Nuit Blanche‘s article “The Summer of the Deeper Kernels” references the two page paper “Deep Support Vector Machines for Regression Problems” by Schutten, Meijster, and Schomaker (2013).

The deep SMV is a pretty cool idea. A normal support vector machine (SVM) classifier, finds $\alpha_i$ such that

$f(x) = \sum_i \alpha_i K(x_i, x)$ is positive for one class of $x_i$ and negative for the other class (sometimes allowing exceptions). ($K(x,y)$ is called the kernel function which is in the simplest case just the dot product of $x$ and $y$.) SVM’s are great because they are fast and the solution is sparse (i.e. most of the $\alpha_i$ are zero).

Schutten, Meijster, and Schomaker apply the ideas of deep neural nets to SVMs.

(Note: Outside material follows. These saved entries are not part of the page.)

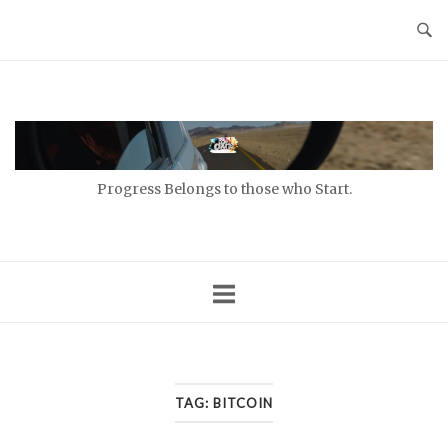
Skip
to
content
Home
Progress Belongs to those who Start.
TAG:
BITCOIN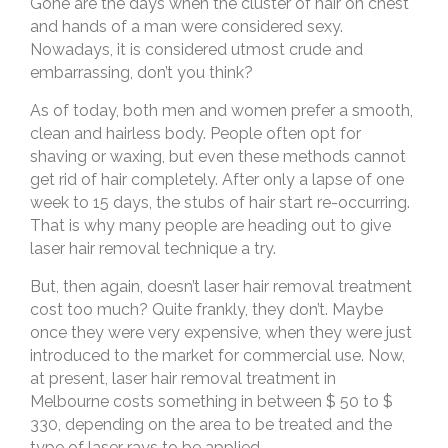
Gone are the days when the cluster of hair on chest
and hands of a man were considered sexy.
Nowadays, it is considered utmost crude and
embarrassing, don’t you think?
As of today, both men and women prefer a smooth,
clean and hairless body. People often opt for
shaving or waxing, but even these methods cannot
get rid of hair completely. After only a lapse of one
week to 15 days, the stubs of hair start re-occurring.
That is why many people are heading out to give
laser hair removal technique a try.
But, then again, doesn’t laser hair removal treatment
cost too much? Quite frankly, they don’t. Maybe
once they were very expensive, when they were just
introduced to the market for commercial use. Now,
at present, laser hair removal treatment in
Melbourne costs something in between $ 50 to $
330, depending on the area to be treated and the
type of laser rays to be applied.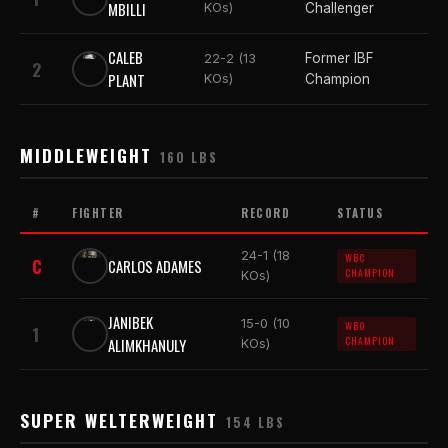
MBILLI
KOs)
Challenger
CALEB
Former IBF
22-2 (13
2
PLANT
KOs)
Champion
MIDDLEWEIGHT
160 LBS
#
FIGHTER
RECORD
STATUS
24-1 (18
WBC
C
CARLOS ADAMES
CHAMPION
KOs)
JANIBEK
15-0 (10
WBO
1
ALIMKHANULY
CHAMPION
KOs)
SUPER WELTERWEIGHT
154 LBS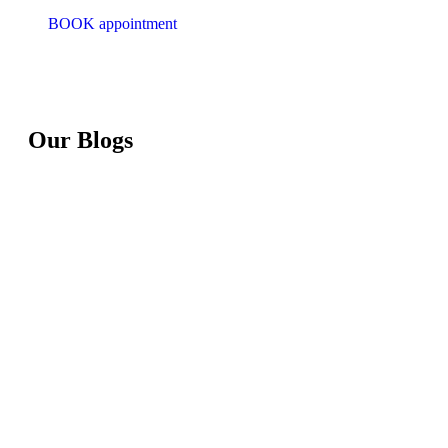
BOOK appointment
Our Blogs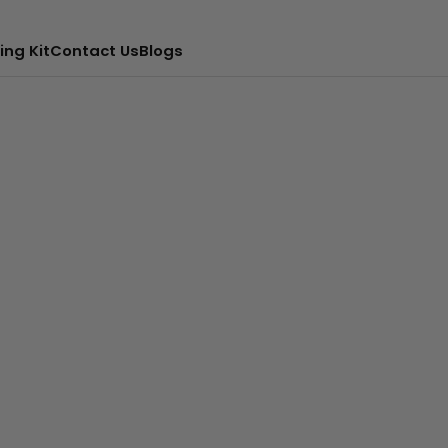
ing Kit
Contact Us
Blogs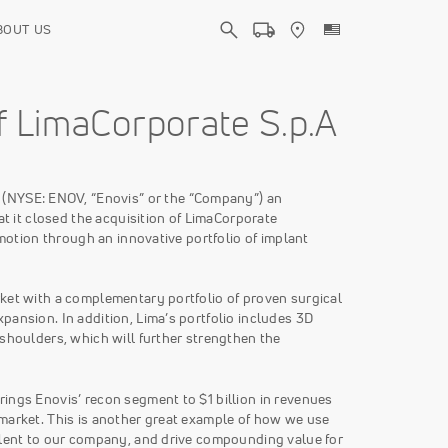
BOUT US
f LimaCorporate S.p.A
 (NYSE: ENOV, “Enovis” or the “Company”) an
it closed the acquisition of LimaCorporate
 motion through an innovative portfolio of implant
rket with a complementary portfolio of proven surgical
pansion. In addition, Lima’s portfolio includes 3D
 shoulders, which will further strengthen the
ings Enovis’ recon segment to $1 billion in revenues
 market. This is another great example of how we use
talent to our company, and drive compounding value for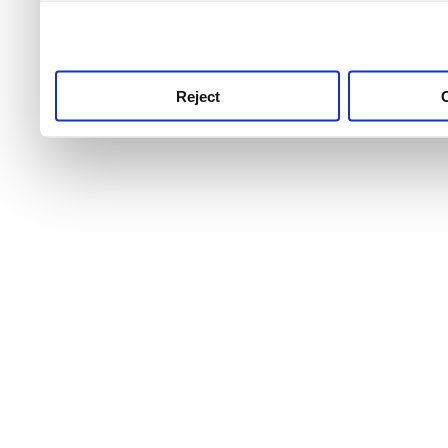
use this service, remembe
service.
Reject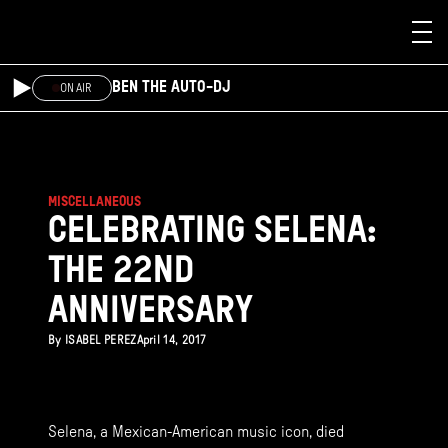
Skip to main content
BEN THE AUTO-DJ
ON AIR
MISCELLANEOUS
CELEBRATING SELENA:
THE 22ND
ANNIVERSARY
By
ISABEL PEREZ
April 14, 2017
Selena, a Mexican-American music icon, died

They construct $d$ SVMs of the form

$f_a(x) = \sum_i \alpha_i(a) K(x_i, x)+b_a$

and then compute a more complex two layered SVM

$g(x) = \sum_i \alpha_i K(f(x_i), f(x))+b$

where $f(x) = (f_1(x), f_2(x), \ldots, f_d(x))$. They use a simple gradient descent algorithm to optimize the alphas and obtain numerical results on ten different data sets comparing the mean squared error to a standard SVM.